Mesmo protegidos por lei, os campos úmidos do Cerrado seguem esquecidos por políticas públicas, proprietários rurais, consultorias ambientais e órgãos de fiscalização. É o que mostra um artigo assinado por pesquisadores da Unicamp, UnB, UFMG e UFSC, publicado na revista Environmental Advances.
Essas áreas, chamadas de olhos d’água difusos, são formações onde a água subterrânea brota de forma espalhada, sem um ponto único de nascente, mantendo o solo permanentemente ou sazonalmente úmido. São campos fundamentais para a segurança hídrica, pois armazenam água da chuva, recarregam aquíferos e garantem o fluxo de rios mesmo em períodos de seca.
Os pesquisadores alertam que esses ecossistemas são ignorados em mapas e licenciamentos, e não aparecem de forma clara em instrumentos como o Cadastro Ambiental Rural (CAR), que ainda trata nascentes e olhos d’água difusos como se fossem a mesma coisa – o que dificulta a aplicação da lei na prática.
Entre 1985 e 2020, o Cerrado perdeu mais de 580 mil hectares dessas áreas úmidas, sendo 61% convertidos em pastagens e lavouras — o que compromete o fluxo de água de rios importantes, inclusive de bacias que alimentam o Pantanal e a Amazônia.
A Lei de Proteção da Vegetação Nativa (12.651/2012) define como Área de Preservação Permanente (APP) todo afloramento natural do lençol freático, incluindo os olhos d’água difusos.
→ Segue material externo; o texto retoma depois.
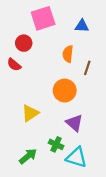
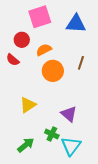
blue triangle: (82, 26) -> (76, 24), size x1.5
orange semicircle: (68, 54) -> (44, 50), moved, turned 56
orange circle: (65, 91) -> (53, 71), moved
cyan triangle: (77, 157) -> (71, 146), turned 50

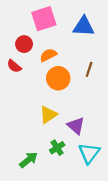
yellow triangle: (28, 105) -> (48, 115), moved
green cross: (52, 134) -> (57, 148), turned 32
cyan triangle: (71, 146) -> (89, 153), moved

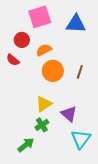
brown line: (89, 69) -> (80, 72), moved
green cross: (57, 148) -> (42, 125), moved

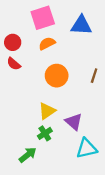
red circle: (22, 40) -> (13, 42), moved
orange semicircle: (44, 50) -> (47, 43), moved
brown line: (80, 72) -> (94, 76), moved
cyan triangle: (81, 139) -> (87, 148), turned 40

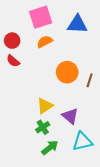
orange circle: (57, 76) -> (67, 72), moved
brown line: (94, 76) -> (90, 80), moved
green arrow: (28, 155) -> (50, 148), moved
Na prática, porém, apenas as veredas costumam ser reconhecidas como APPs, por conta dos buritis. A pesquisadora Alessandra Bassani explica que a legislação protege as áreas onde o lençol freático aflora, mas o termo “olhos d’água” ainda é aplicado apenas a nascentes visíveis.
“Persiste um viés institucional e técnico que direciona a proteção apenas para as águas superficiais visíveis, como aquelas associadas a margens de rios ou a olhos d’água pontuais, caracterizados por um único ponto de exsudação da água subterrânea e pela presença de lâmina d’água aparente”, enfatiza Bassani.
Já Rafael Oliveira, professor da Unicamp, alerta: “A proteção dos olhos d’água difusos é crucial para evitar o colapso hidrológico do Cerrado, do Pantanal e de vários rios que formam a bacia amazônica.”
O estudo defende medidas simples, mas decisivas: usar corretamente os termos “olhos d’água” e “olhos d’água difusos” em estudos, pareceres, licenças e mapas; investir em mapeamentos de alta resolução e tecnologias como imagens de satélite, piezômetros e análise de solos. Métodos de campo fáceis, como cavar 30 centímetros no auge da estação chuvosa para verificar a presença de água, também podem ajudar. Plantas como Drosera e Utricularia são indicadores confiáveis de solos encharcados.
Sem essa proteção, o Cerrado perde sua capacidade de armazenar e liberar água de forma contínua. Isso já resulta em rios com menor vazão, falta de água e risco para o abastecimento e a produção rural.
Para Bassani, aplicar a lei corretamente é um passo decisivo para garantir a segurança hídrica e climática do país.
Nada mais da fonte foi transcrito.